Tidak ada jawaban. Buku gambar yang menjadi perhatian Dhan, terangkat dan dibawa pergi oleh sang pemilik menjauh sekitar dua meter dari tempatnya. Seperti biasa, gadis kecil itu menghindar. Memasang senyum masam, ia menarik langkah kembali mencoba mendekati Risya.

"Ayah!" teriak gadis itu, memanggil ayahnya bermaksud meminta pertolongan. "Risya digangguin."

"Kakak nggak gangguin, cuma mau nemenin Risya gambar."

"Ayah!" teriak Risya lagi ketika melihat Dhan kembali melangkah mendekat.

Menggaruk belakang kepala yang tidak gatal, Dhan bingung harus berbuat apa untuk membuat anak itu tidak berpikiran negatif kepadanya. "Eh, ke mini market, yuk. Beli es krim," bujuknya.

Gadis kecil itu mengerutkan alis, mata menajam menatap Dhan. "Bunda!"

Sepertinya bujukan tersebut gagal. Ia memutar otak untuk mencari cara. "Ayah sama Bunda lagi nggak ada. Hayoo ... mau minta tolong ke siapa?"

Dhan tahu itu bukanlah bujukan, melainkan untuk membuat adiknya takut. Karena baru kali ini menjadi seorang kakak kandung yang dihindari, ia bingung harus berbuat apa. Jadi, apapun yang berada di kepala, dikeluarkan begitu saja.

"Suster!" Mata Risya mulai berkaca-kaca, beberapa detik kemudian suara tangisnya terdengar.

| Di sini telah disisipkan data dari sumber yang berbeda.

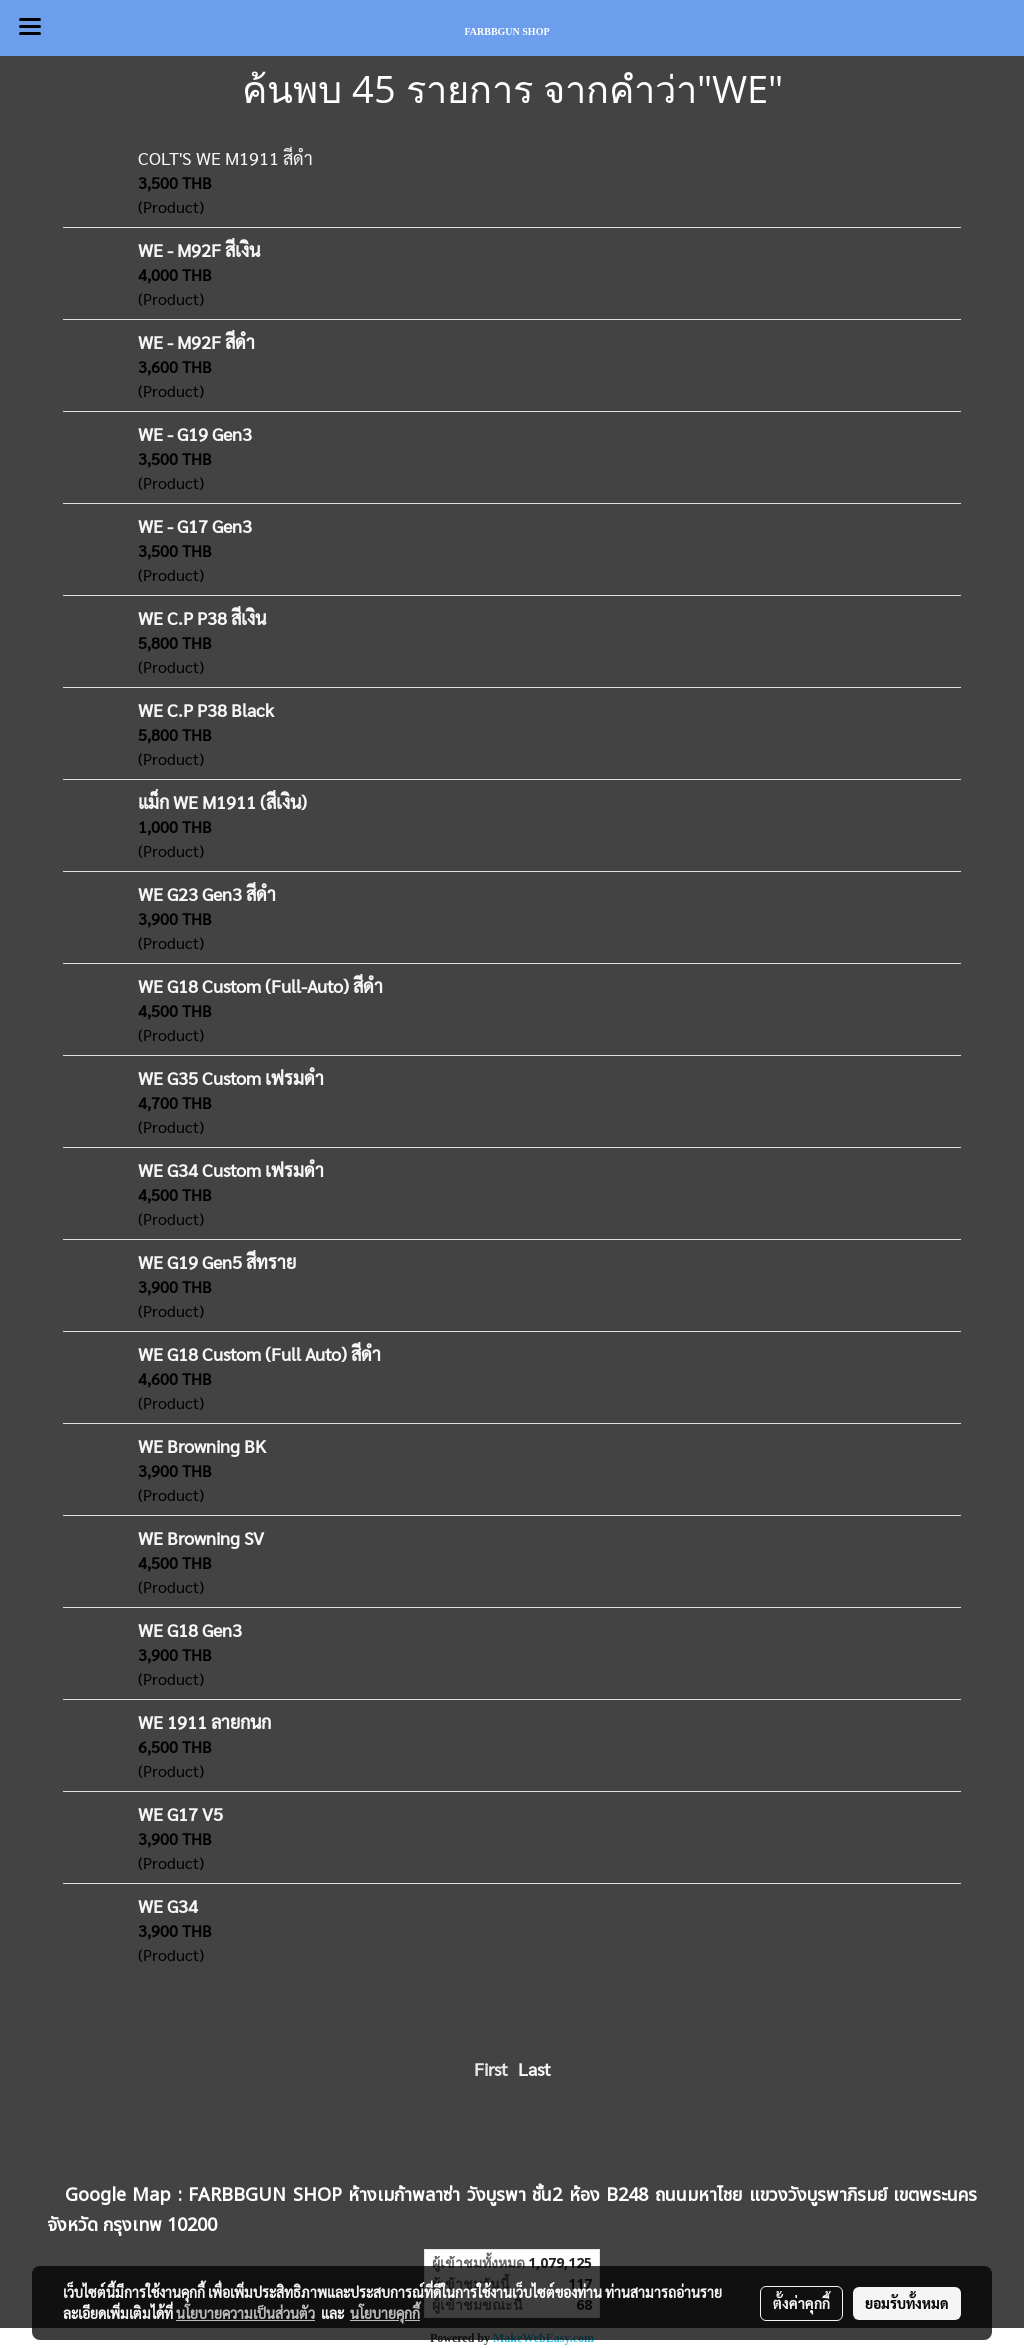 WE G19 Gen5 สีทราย (217, 1261)
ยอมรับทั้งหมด (907, 2303)
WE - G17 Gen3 (195, 525)
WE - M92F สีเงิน (199, 249)
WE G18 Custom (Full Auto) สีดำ (259, 1353)
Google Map (118, 2195)
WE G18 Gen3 (190, 1629)
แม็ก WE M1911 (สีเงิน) (222, 801)
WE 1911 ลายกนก (204, 1721)
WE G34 (168, 1905)
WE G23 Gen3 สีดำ (207, 893)
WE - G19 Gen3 (195, 433)
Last (534, 2068)
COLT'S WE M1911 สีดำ (225, 157)
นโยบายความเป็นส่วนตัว (245, 2313)
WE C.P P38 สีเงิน (202, 617)
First (491, 2068)
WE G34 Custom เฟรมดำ (231, 1169)
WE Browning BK (202, 1445)
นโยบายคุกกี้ (385, 2313)
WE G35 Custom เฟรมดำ (231, 1077)
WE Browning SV (201, 1537)
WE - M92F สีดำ (196, 341)
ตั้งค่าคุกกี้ (801, 2303)
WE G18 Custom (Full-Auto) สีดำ (260, 985)
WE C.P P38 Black (206, 709)
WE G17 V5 (180, 1813) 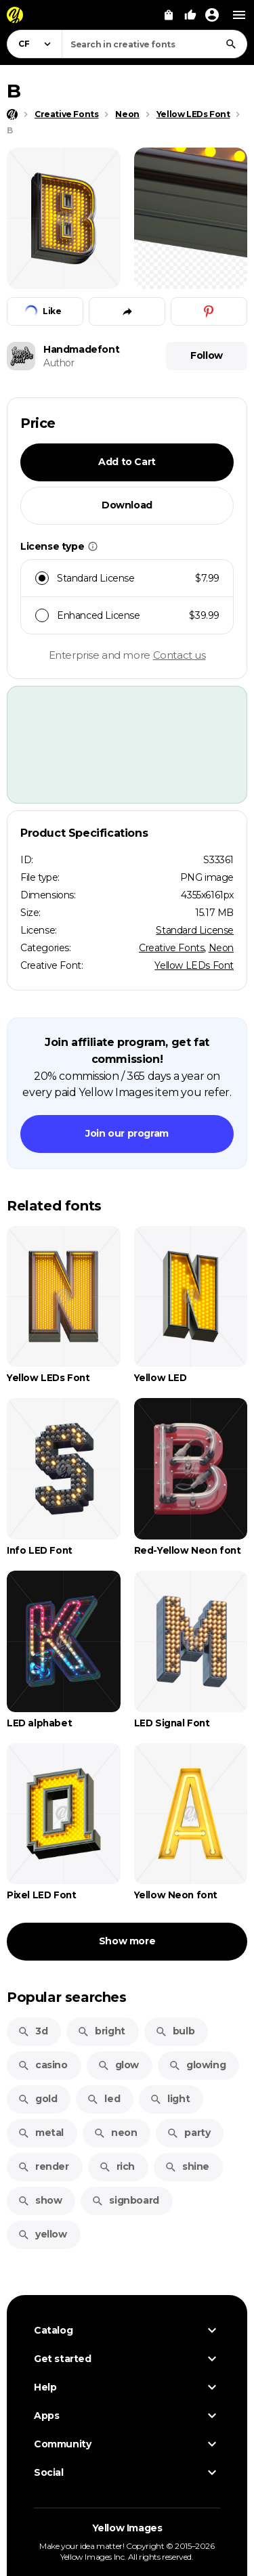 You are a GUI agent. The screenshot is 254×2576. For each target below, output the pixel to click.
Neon (221, 948)
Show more (127, 1941)
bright (101, 2031)
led (103, 2099)
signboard (124, 2200)
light (170, 2099)
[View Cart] (169, 15)
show (40, 2200)
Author (59, 363)
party (188, 2132)
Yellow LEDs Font (194, 965)
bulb (174, 2031)
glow (118, 2065)
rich (117, 2166)
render (43, 2166)
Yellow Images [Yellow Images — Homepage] (127, 2528)
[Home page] (12, 114)
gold (37, 2099)
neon (115, 2132)
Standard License (195, 930)
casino (43, 2065)
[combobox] (154, 44)
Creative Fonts (171, 948)
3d (32, 2031)
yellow (42, 2234)
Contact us (179, 655)
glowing (197, 2065)
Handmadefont (81, 349)
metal (41, 2132)
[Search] (231, 44)
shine (187, 2166)
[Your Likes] (190, 15) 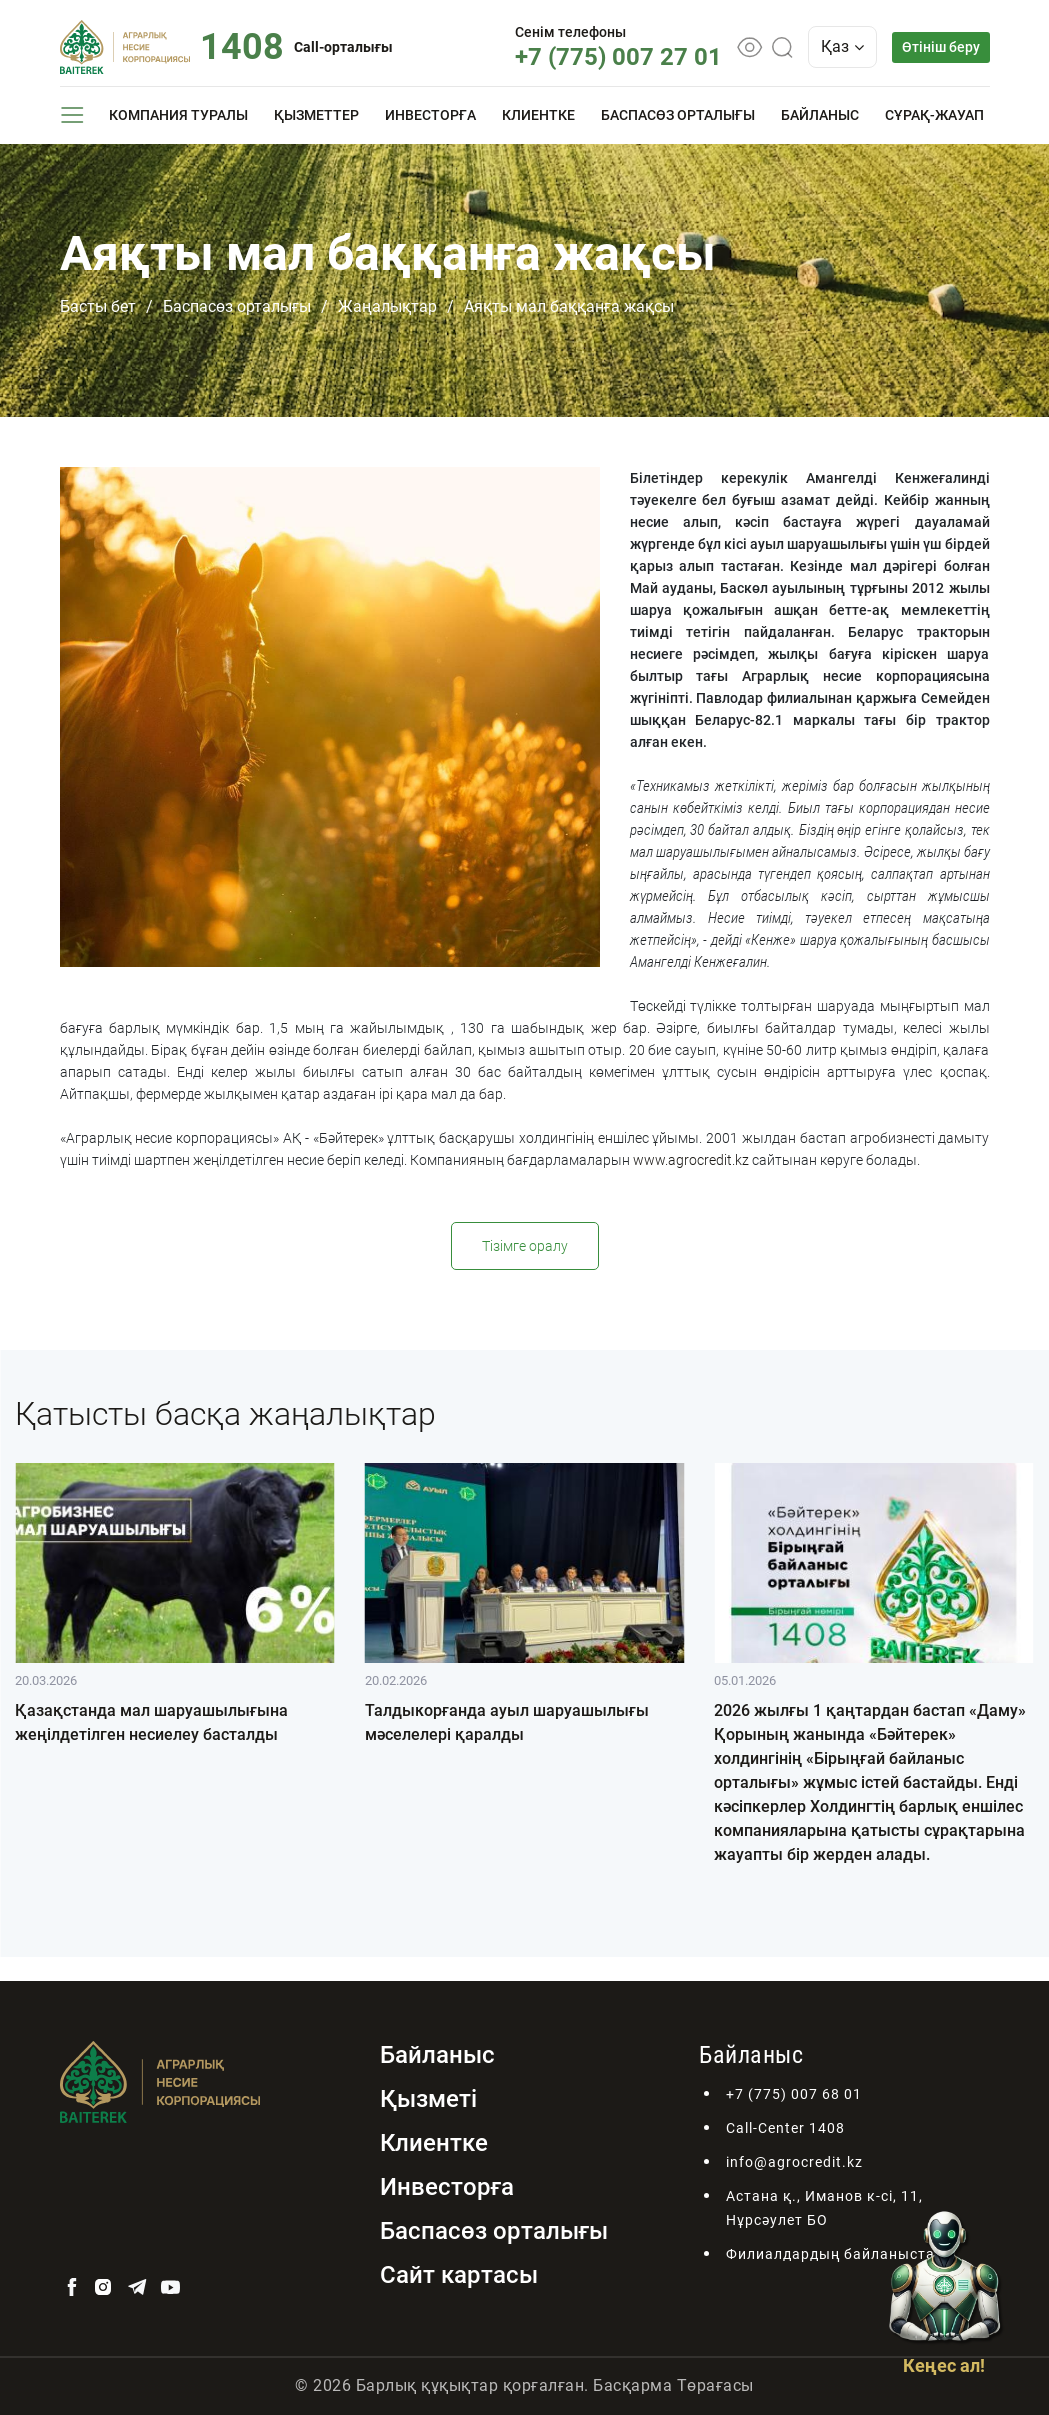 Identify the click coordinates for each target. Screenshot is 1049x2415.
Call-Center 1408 (785, 2128)
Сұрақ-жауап (934, 115)
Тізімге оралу (525, 1246)
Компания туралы (178, 115)
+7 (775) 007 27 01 (618, 57)
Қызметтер (316, 115)
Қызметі (428, 2099)
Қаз (842, 46)
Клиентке (538, 115)
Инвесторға (430, 115)
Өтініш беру (941, 47)
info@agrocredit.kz (794, 2162)
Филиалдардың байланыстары (841, 2254)
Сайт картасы (459, 2275)
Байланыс (820, 115)
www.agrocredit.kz (691, 1160)
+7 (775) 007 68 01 (794, 2094)
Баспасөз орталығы (678, 115)
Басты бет (98, 306)
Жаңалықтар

Dhan panik. "Heh, jangan nangis." Ketika ia ingin melangkah mendekat, ketika itu pula Risya semakin mengencangkan suara untuk menangis. "Iya, iya, iya. Kakak nggak mendekat, kakak di sini," ucapnya, benar-benar tidak beranjak dari tempat, sampai suster yang mengasuh adiknya datang mendekat.

"Kok nangis?" Dengan sangat perhatian wanita yang kira-kira sudah berkepala tiga tersebut, menghapus air mata sang putri di rumah ini.

"Kakak itu," Risya menunjuk Dhan, "gangguin Risya."

Dituduh seperti itu, Dhan hanya merespon dengan cara menggaruk tengkuk tak tahu harus berkomentar apa. "Saya balik ke kamar ya, Sus," pamitnya kepada wanita yang masih membujuk sang adik untuk diam.

"Iya, Mas," sahut Ima, memberikan senyum kepadanya. "Kalau Mas mau Risya deket sama Mas, jangan bujukin pakai es krim."

"Terus, pakai apa, Sus?" Dhan yang hendak menarik langkah untuk kembali ke kamar, mengurungkan niatnya.